Naysayers are quick to point out that Bylsma won only one Stanley Cup in Pittsburgh in the Sidney Crosby-Evgeni Malkin era and that’s true. But it’s also the same number of Cups the exulted Babcock won in Detroit with Nicklas Lidstrom, Pavel Datsyuk and Henrik Zetterberg.

That key point was pretty much glossed over during last week’s pep rally/press conference in Toronto.

So Bylsma has cachet and he’s got motivation. Now he’s got to build a team and produce a culture. He used that word several times, and it’s something plenty of people dismiss as easily fixable with winning players.

That’s only true to an extent. Anyone who spent a few minutes around the Sabres last season – let alone the regular media members who were there on a daily basis for months on end – can tell you the culture of that dressing room was poisoned and in need of an immediate transformation.

As Murray said, a Cup-winning coach like Bylsma can teach everyone in the organization to “think like winners, eventually act like winners and become winners.”

Bylsma’s yearlong hockey retreat since his firing has seen him pore over NHL game tape, travel to talk to pro and amateur coaches, do some television work and serve as an assistant at the World Championships.

He’s said he has extensively studied the burgeoning field of hockey analytics and cited the four remaining teams still playing – the Rangers, Lightning, Ducks and Blackhawks – as great examples of how those numbers translate. The Sabres, of course, were the worst team ever in analytics numbers and Bylsma knows that too.

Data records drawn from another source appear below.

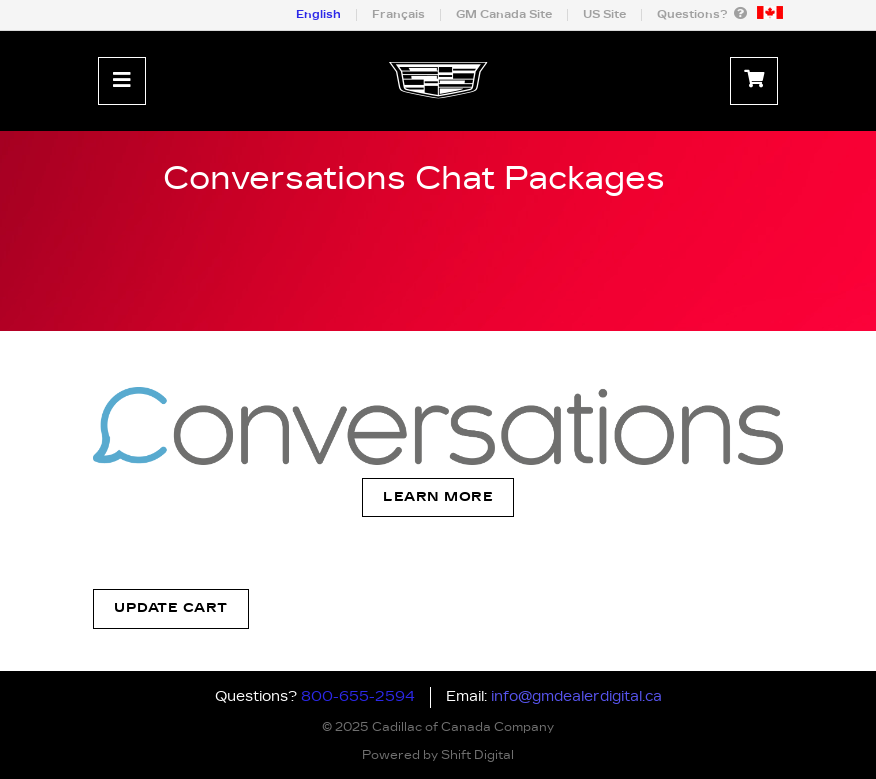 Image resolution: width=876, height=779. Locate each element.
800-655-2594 (358, 697)
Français (398, 14)
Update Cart (171, 608)
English (318, 14)
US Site (604, 14)
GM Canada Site (504, 14)
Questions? (702, 13)
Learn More (438, 497)
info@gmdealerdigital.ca (576, 697)
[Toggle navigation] (122, 81) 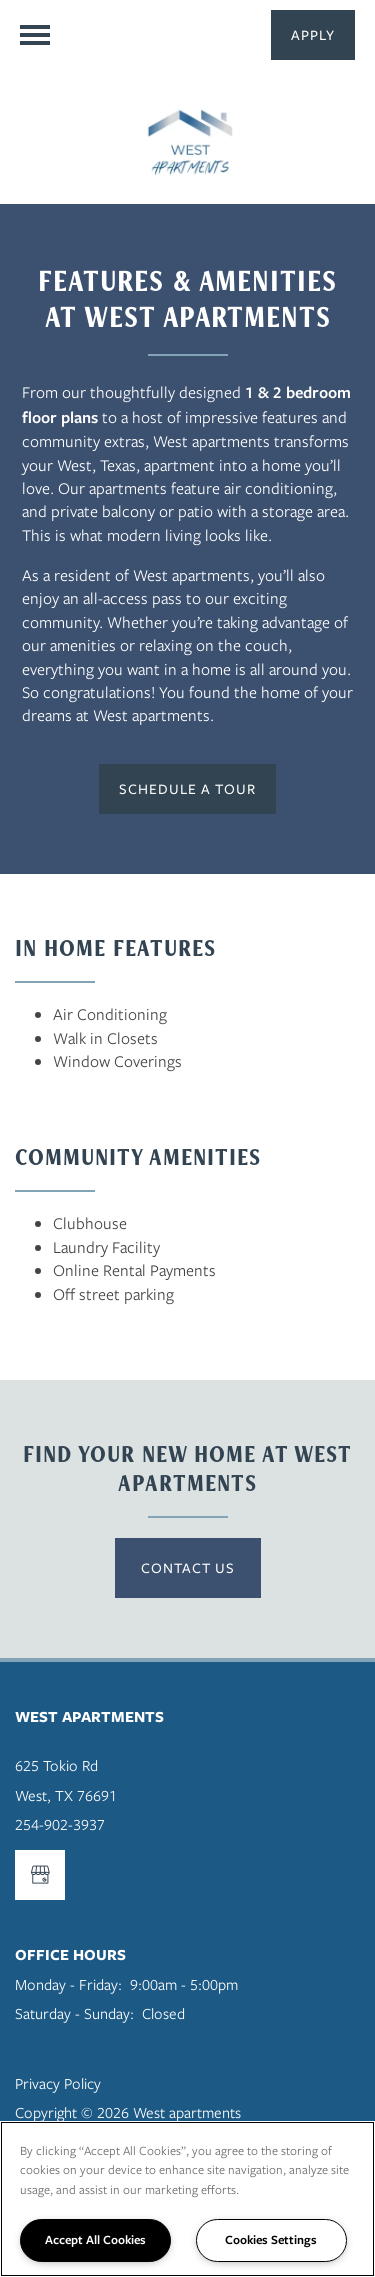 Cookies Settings (271, 2239)
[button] (313, 35)
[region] (187, 2199)
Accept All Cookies (95, 2239)
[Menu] (35, 35)
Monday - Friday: (68, 1984)
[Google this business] (40, 1875)
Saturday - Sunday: (74, 2013)
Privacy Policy (58, 2083)
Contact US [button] (188, 1567)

“We have great room for improvement so we have that ahead of us and we will,” he said. “The key to puck possession is being able to defend, doing it quickly and being great at transitioning the other way. By defending better, we will be better in the other end. Our analytics will improve by being that type of team.”

Translation: Rasmus Ristolainen, Mark Pysyk, Zach Bogosian and Nikita Zadorov will be asked to be horses with the puck and lead the attack. Bylsma cited Buffalo’s young defense corps as a key plus when he evaluated the Sabres and talked to other hockey people about the club.

For Pegula and Murray, being able to get a coach like Bylsma has to be a huge sigh of relief. There were plenty of questions about the organization’s inner workings after the Babcock affair, and those questions remain. Getting snubbed again would have been a massive hit to the franchise’s credibility.

If the Sabres are really trying to win next season – praise be – proven success behind the bench is required. This hire had to be the guy the Sabres were confident could be the coach that has them someday playing hockey deep into the spring. Bylsma has been there, done that.

And with stars too. It looks like he’s going to get the chance to coach another one in Eichel.

“You have a chance to see a guy who’s going to be an elite player,” Bylsma said, referring to Eichel’s matchups in Prague against the likes of Malkin. “Jack’s going to be a good pick for anybody who does take him.”

There was a clear glint in Bylsma’s eye and a small smile on his face when he uttered that last crack. Pretty clear Bylsma thinks the kid from Boston is a huge piece to someday get his coaching career back to where it was.